Niklas Friebel2023, Begegnungen, Länder & Sitten Leave a Comment

One and a half Norwegian

Bild: Niklas Friebel
,
12. Februar 2023

7 vs. Wild

Es macht den Anschein so zu sein, wie bei dem YouTube Erfolgs-Format „7 vs. Wild“, bei dem sieben Kandidaten sieben Tage lang in der kalten und unbarmherzigen Natur Schwedens ums Überleben kämpfen – abseits von Zivilisation und Technik. Der Kandidat im TV scheint länger nichts gegessen zu haben. Mit einem Loch im Magen starrt er hoffnungsvoll auf seine Angel.
Ich kuschel mich bei einem kaltem Bier und der fettigen Pizza immer gemütlicher auf meine Couch. Ich sehe dem Typ zu, wie er abermals aufs Neue den leeren Haken aus dem eisigen Wasser zieht, frierend, erschöpft und zutiefst frustriert. Abermals beiße ich von meiner heißen, vor Fett triefenden Pizza ab, spüle sie mit kaltem Bier runter und erhöhe die Lautstärke meines Fernsehers. Passend zum Zeitpunkt, an dem der Typ im TV sich jammernd über seine kalten und durchnässten Füße beschwert. Mit einem Kälteschaudern erinnere ich mich noch allzu gut an diesen Moment. Denn der Typ im TV bin ich!

6 Monate zuvor...

Aufgeregt schaute ich meinen Liebsten noch mal im Rückspiegel meines Autos hinterher. Es war real, ich fahre nach Norwegen. Von Mittweida aus, brach ich auf meiner 11-tägigen Odyssee nach Alta, Norwegen auf. Hier war für die nächsten 6 Monate mein Zuhause. Norwegen, ein Land, was zwar der westlichen Welt angehöhrt und doch ganz anders ist. Die Schönheit der Natur und die Wichtigkeit des Erhalts jener spielen eine essenzielle Rolle. So wunderschön und doch heimtückisch für jeden, der unvorbereitet die wunderschöne Seite Norwegens kennen lernen möchte. Lagerfeuer im Freien, Fjorde und die Gezeiten der Polarnächte faszinierten mich. Die Welt im Norden so vertraut und doch fremd.

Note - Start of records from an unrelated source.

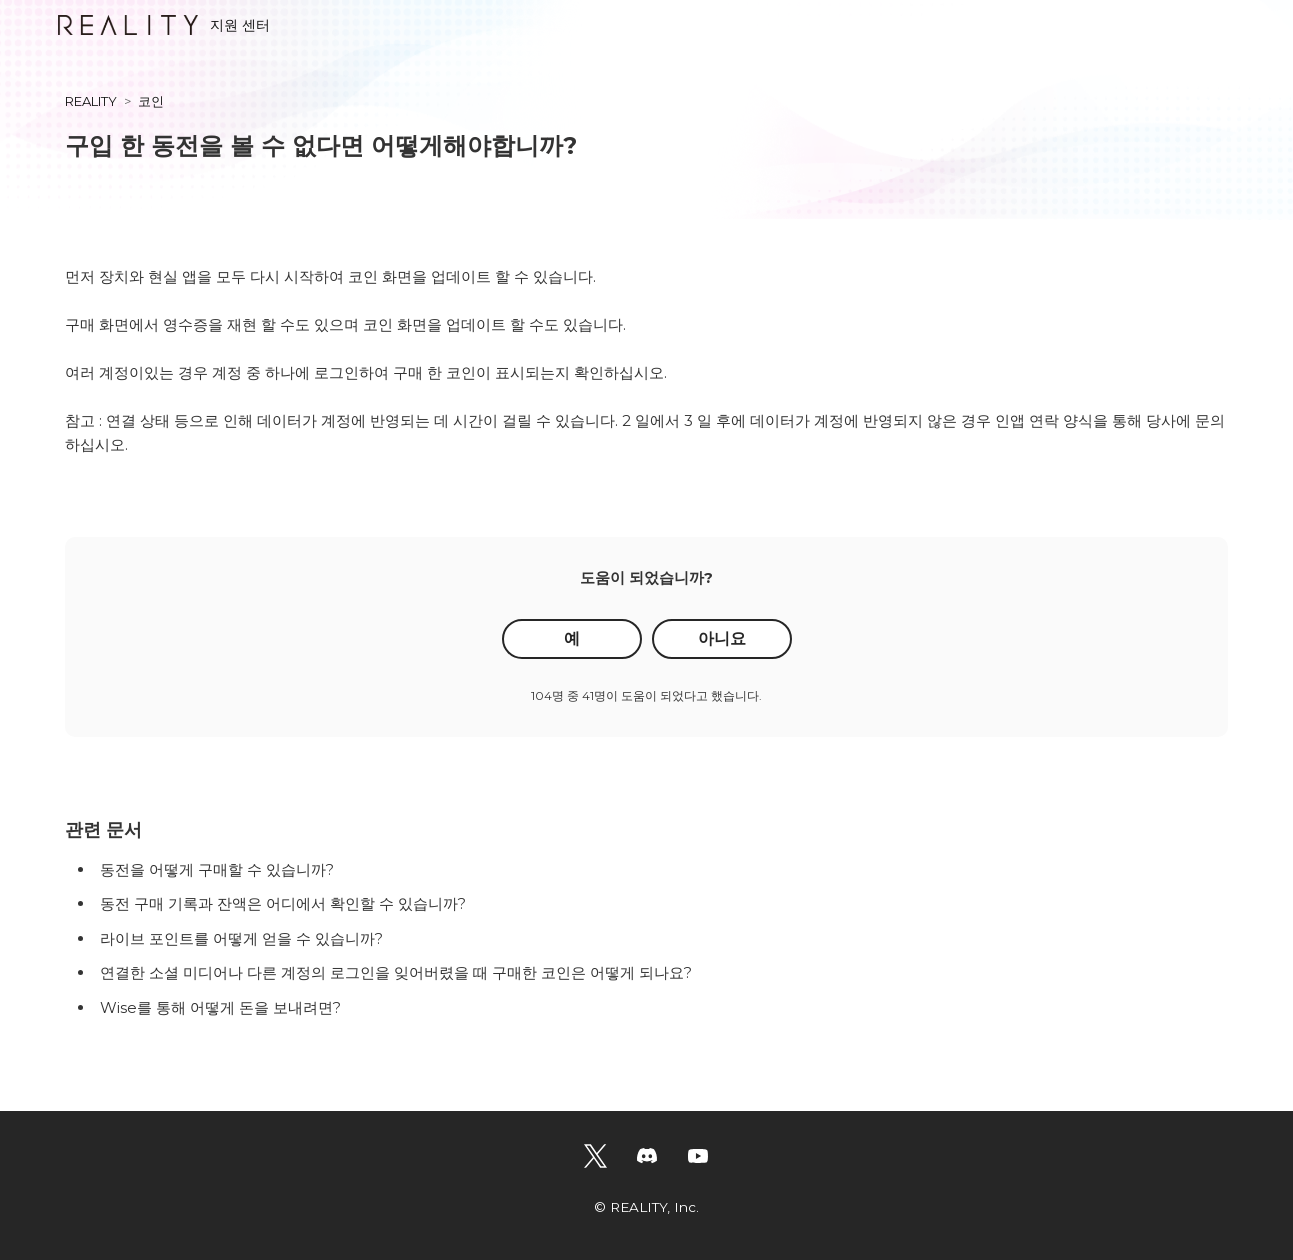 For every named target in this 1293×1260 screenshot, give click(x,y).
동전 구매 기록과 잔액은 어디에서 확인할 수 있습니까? (283, 903)
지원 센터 (164, 25)
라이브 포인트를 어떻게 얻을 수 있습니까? (241, 938)
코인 (151, 101)
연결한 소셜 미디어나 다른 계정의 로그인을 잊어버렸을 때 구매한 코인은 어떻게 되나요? (396, 972)
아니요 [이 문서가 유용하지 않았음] (722, 638)
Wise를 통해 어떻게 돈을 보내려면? (220, 1007)
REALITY (91, 101)
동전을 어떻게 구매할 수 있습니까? (217, 869)
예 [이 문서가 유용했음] (572, 638) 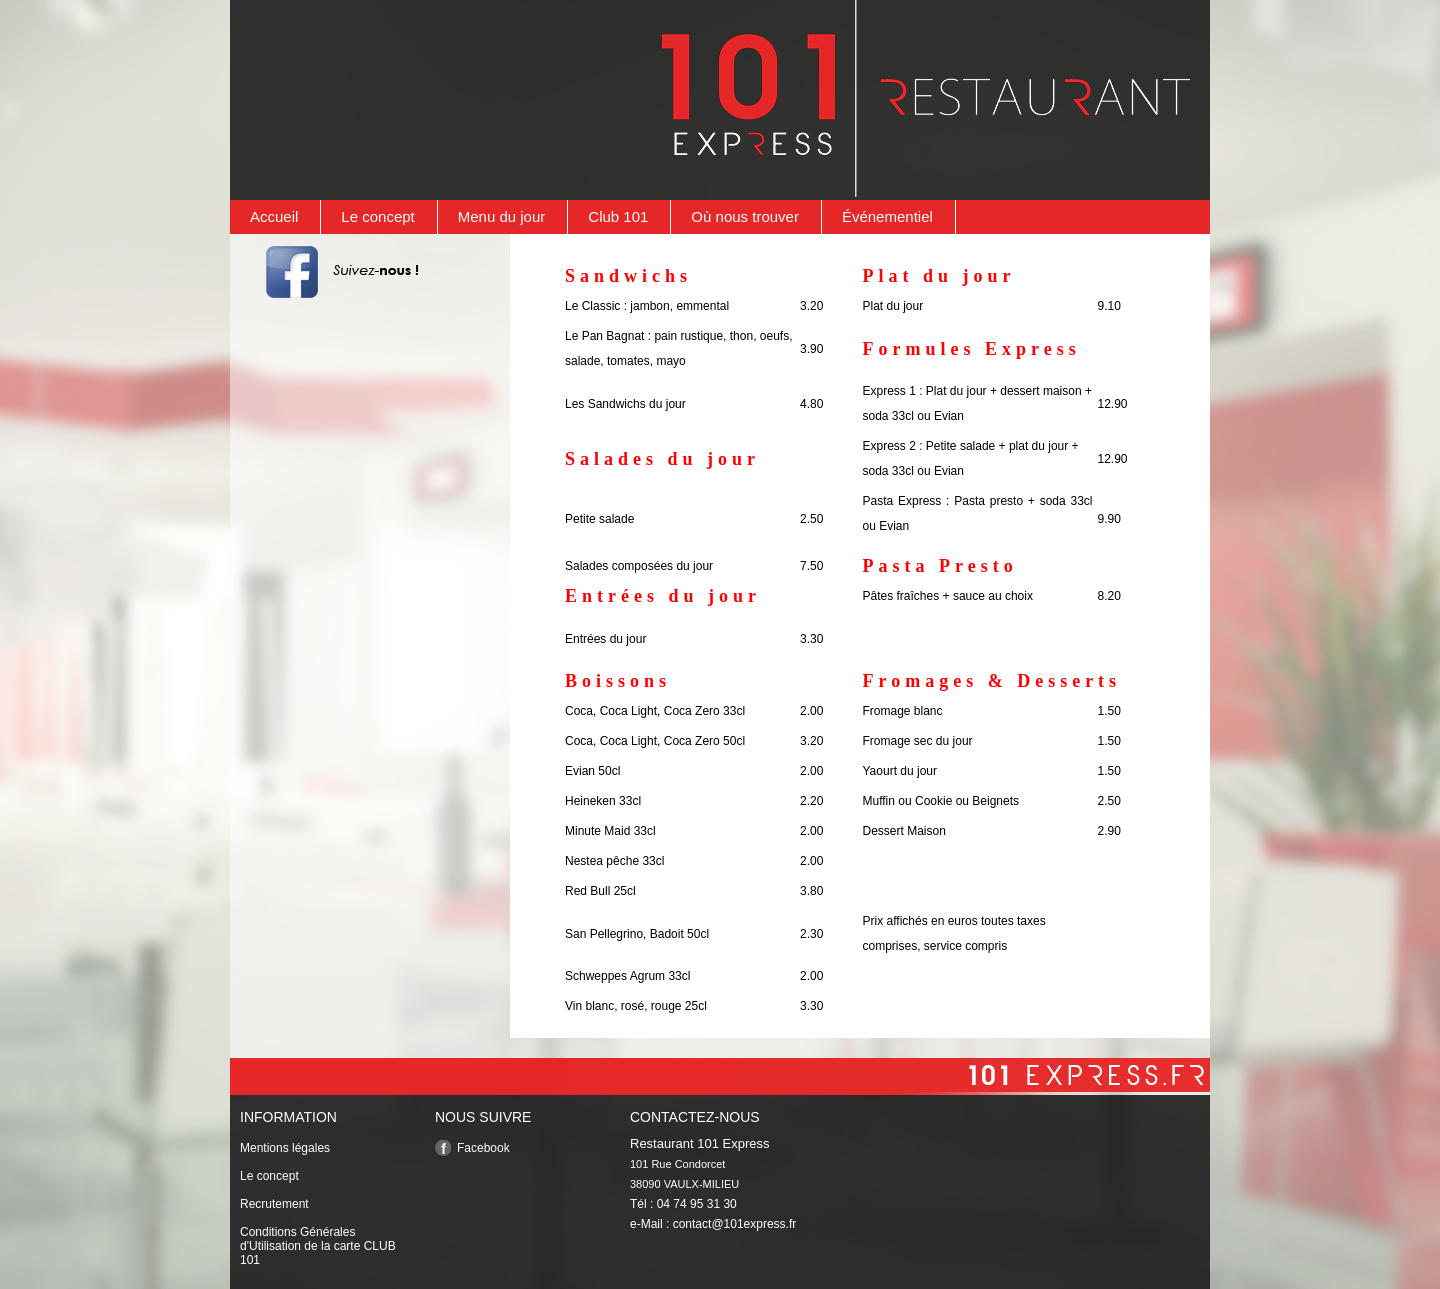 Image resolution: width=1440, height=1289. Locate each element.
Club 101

Tage davor - Unbeschwertheit

Ich bin Teil des Lebens im Norden geworden. Meine Freunde und ich sahen und erlebten viel. Ich versuchte immer mehr, mich als Norweger zu fühlen und mich als solcher zu integrieren. Ich fühlte mich mit dem Land, den Menschen und der Natur vertraut und verbunden.
Eines Tages fragte mich Marcus, ein norwegischer Freund, welcher mit mir zusammen im Wohnheim in Alta lebte, eine Frage:

"Möchtest du auf ein Abendteuer mitkommen um dich als Norweger zu beweisen?"
Voller Euphorie stimmte ich zu und ehe ich mich versah, kam der Tag, an dem meine beschwerliche Reise begann.

Tag 1
Reise ins Unbekannte

Vollgepackt und ohne Pullka (Ein Schlitten zum Befördern des Gepäcks) stehen wir am Beginn unserer Reise. Ich bin zwar aufgeregt, jedoch denke ich mir, es wird wie ein Campingurlaub mit meinen Freunden und schon nicht so schwer. Ich sollte diese Aussage später bereuen.
Da ich die Planung dem erfahrenem Norweger überlies, wusste ich nicht, wo wir sind, geschweige denn, wie weit wir reisen müssen.
Es geht los, Kilometer für Kilometer, über zugefrorenen Seen und Berge, immer weiter. Die Erschöpfung zerrt an uns und die eisigen Winde erschweren das Vorrankommen. Da es kein Empfang gibt, suchen wir uns unterwegs die traurig aussehenden Stümpfe von Bäumen, um Unterschlupf zu finden und mithilfe eines Kompass und einer Karte zu navigieren. Nichts mit mal eben das Handy rausholen und Google Maps einschalten.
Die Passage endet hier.